She holds back a whimper with her fist, and stares at the grassy fields for the remainder of the ride.

Adults are purposefully harming children rather than protecting them. That seems almost too horrific to be true. What if I’m incapable of handling the atrocities I might witness here?

When the town comes into view on the horizon, Pierre brings the cart to a stop.

He points to a nearby road dividing the fields. “That road east is the one you want.”

Denise and I hop down after Pierre. We meet him around back of the cart as he retrieves our bicycles.

Giving us an upward glace as he fastens Denise’s suitcase more securely to her bike, he says, “You know where you’re going?”

Denise shows him what appears to be a small button pinned to the waist of her trousers. “We have compasses. And a map.”

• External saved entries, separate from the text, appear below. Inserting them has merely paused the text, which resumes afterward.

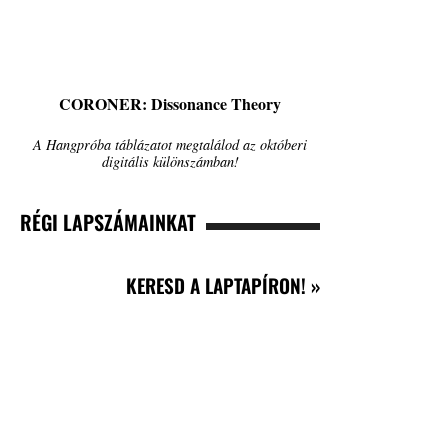
CORONER: Dissonance Theory
A Hangpróba táblázatot megtalálod az októberi
digitális különszámban!
RÉGI LAPSZÁMAINKAT
KERESD A LAPTAPÍRON! »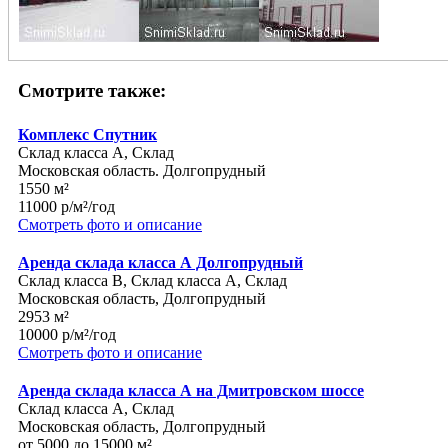
Смотрите также:
Комплекс Спутник
Склад класса A, Склад
Московская область. Долгопрудный
1550 м²
11000 р/м²/год
Смотреть фото и описание
Аренда склада класса А Долгопрудный
Склад класса B, Склад класса A, Склад
Московская область, Долгопрудный
2953 м²
10000 р/м²/год
Смотреть фото и описание
Аренда склада класса А на Дмитровском шоссе
Склад класса A, Склад
Московская область, Долгопрудный
от 5000 до 15000 м²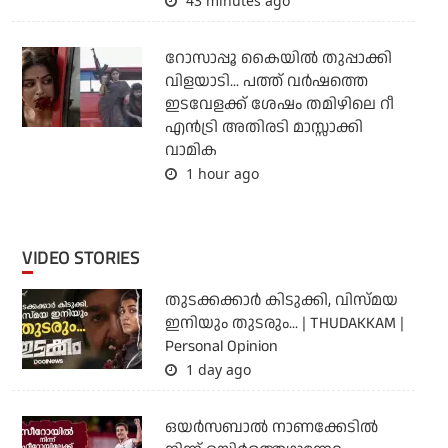
43 minutes ago
റോസാപ്പൂ കൈയില്‍ തുപ്പാക്കി
വിളയാടി... പത്ത് വര്‍ഷത്തെ
ഇടവേളക്ക് ശേഷം തമിഴിലെ റീ
എന്‍ട്രി അതിരടി മാസ്സാക്കി
വാമിക
1 hour ago
VIDEO STORIES
തുടക്കക്കാര്‍ കിടുക്കി, വിസ്മയ
ഇനിയും തുടരും... | THUDAKKAM |
Personal Opinion
1 day ago
ഒയര്‍സബാൽ നാണക്കേടിൽ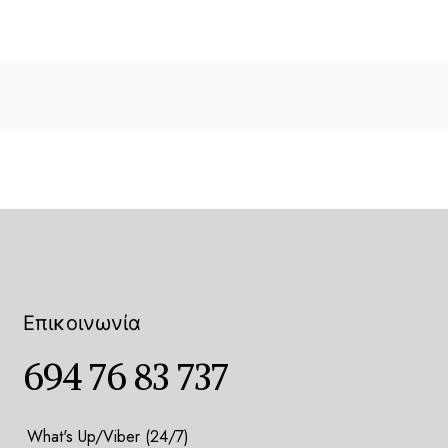
Επικοινωνία
694 76 83 737
What's Up/Viber (24/7)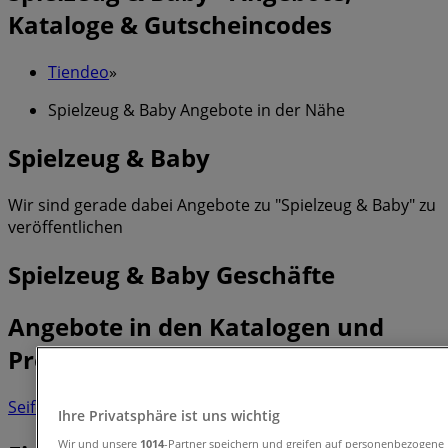
Kataloge & Gutscheincodes
Tiendeo
»
Spielzeug & Baby Angebote in der Nähe
Spielzeug & Baby
Wir sind gerade dabei Angebote zu "Spielzeug & Baby" zu
veröffentlichen
Spielzeug & Baby Geschäfte
Angebote in den Katalogen und
Prospekten der Geschäfte ansehen
Seifenblasen
Tischlampe
Farbentferner
Lufterfrischer
Milch
Ihre Privatsphäre ist uns wichtig
Wir und unsere
1014
-Partner speichern und greifen auf personenbezogene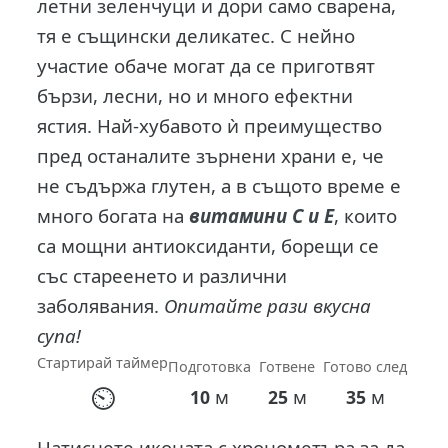
летни зеленчуци и дори само сварена,
тя е същински деликатес. С нейно
участие обаче могат да се приготвят
бързи, лесни, но и много ефектни
ястия. Най-хубавото ѝ преимущество
пред останалите зърнени храни е, че
не съдържа глутен, а в същото време е
много богата на
витамини С и Е
, които
са мощни антиоксиданти, борещи се
със стареенето и различни
заболявания.
Опитайте рази вкусна
супа!
Стартирай таймер
Подготовка
Готвене
Готово след
⏲
м
м
м
10
25
35
Натиснете иконата с хронометъра за да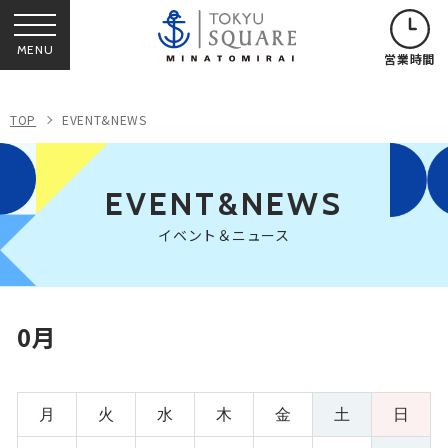
MENU
営業時間
TOP
EVENT&NEWS
EVENT&NEWS
イベント＆ニュース
0月
月
火
水
木
金
土
日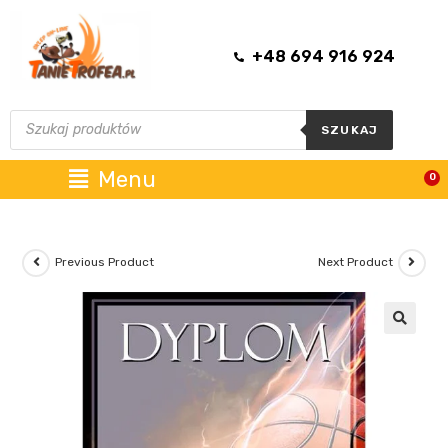
+48 694 916 924
SZUKAJ
Menu
0
Previous Product
Next Product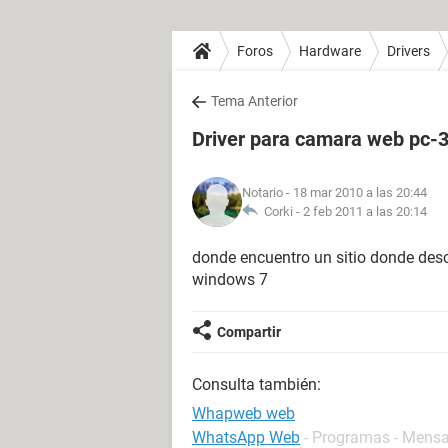
Foros
Hardware
Drivers
Tema Anterior
Driver para camara web pc-
Notario
- 18 mar 2010 a las 20:44
Corki -
2 feb 2011 a las 20:14
donde encuentro un sitio donde des
windows 7
Compartir
Consulta también:
Whapweb web
WhatsApp Web
- Programas - Mensa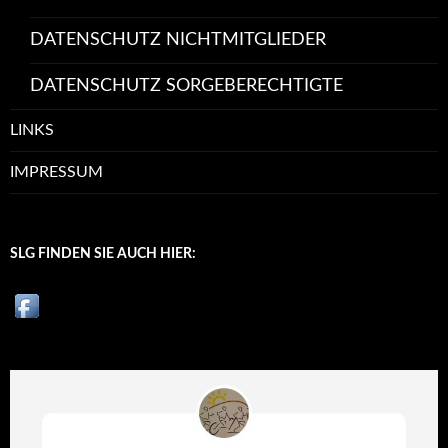
DATENSCHUTZ NICHTMITGLIEDER
DATENSCHUTZ SORGEBERECHTIGTE
LINKS
IMPRESSUM
SLG FINDEN SIE AUCH HIER: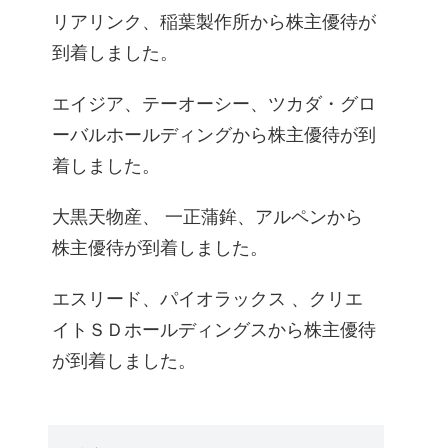
リアリンク、稲葉製作所から株主優待が
到着しました。
エイジア、テーオーシー、ツカダ・グロ
ーバルホールディングから株主優待が到
着しました。
大黒天物産、 一正蒲鉾、アルペンから
株主優待が到着しました。
エスリード、パイオラックス 、クリエ
イトＳＤホールディングスから株主優待
が到着しました。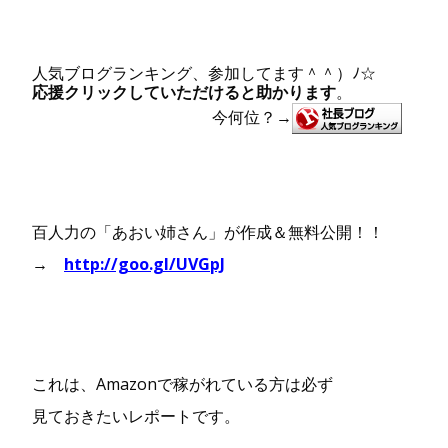
人気ブログランキング、参加してます＾＾）ﾉ☆
応援クリックしていただけると助かります
。
今何位
？
→
百人力の「あおい姉さん」が作成＆無料公開！！
→
http://goo.gl/UVGpJ
これは、Amazonで稼がれている方は必ず
見ておきたいレポートです。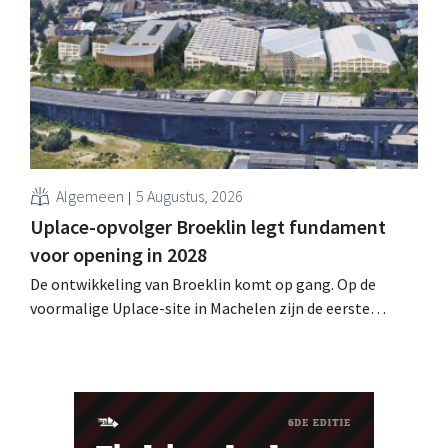
de Lokerse Feesten. Met de actie wilde de discountketen
haar trouwste klanten bedanken en tegelijk tonen dat
ook een prijsvechter een heuse merkcommunity kan
uitbouwen.
Algemeen
5 Augustus, 2026
Uplace-opvolger Broeklin legt fundament
voor opening in 2028
De ontwikkeling van Broeklin komt op gang. Op de
voormalige Uplace-site in Machelen zijn de eerste
grondwerken begonnen. Later dit jaar moet ook de
eigenlijke bouw starten, met een geplande opening in
2028.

“Good,” he says, returning to the driver’s seat.

“I’ll be seeing you soon,” I call up to him as he pulls the cart around.

The bewilderment on his face doesn’t shock me. He’s already forgotten our plan to spy on the factory.

“Yes, okay. Good-bye,” he says. “And good luck to you.”

With a brisk nod and a wave, he rides off for home.

“Well, this is it,” Denise says.

“I guess so.”

We push our bikes along, down a long, winding hill and up the other side. The road curves, and as we’re about to hop on our bicycles, I hear approaching vehicles.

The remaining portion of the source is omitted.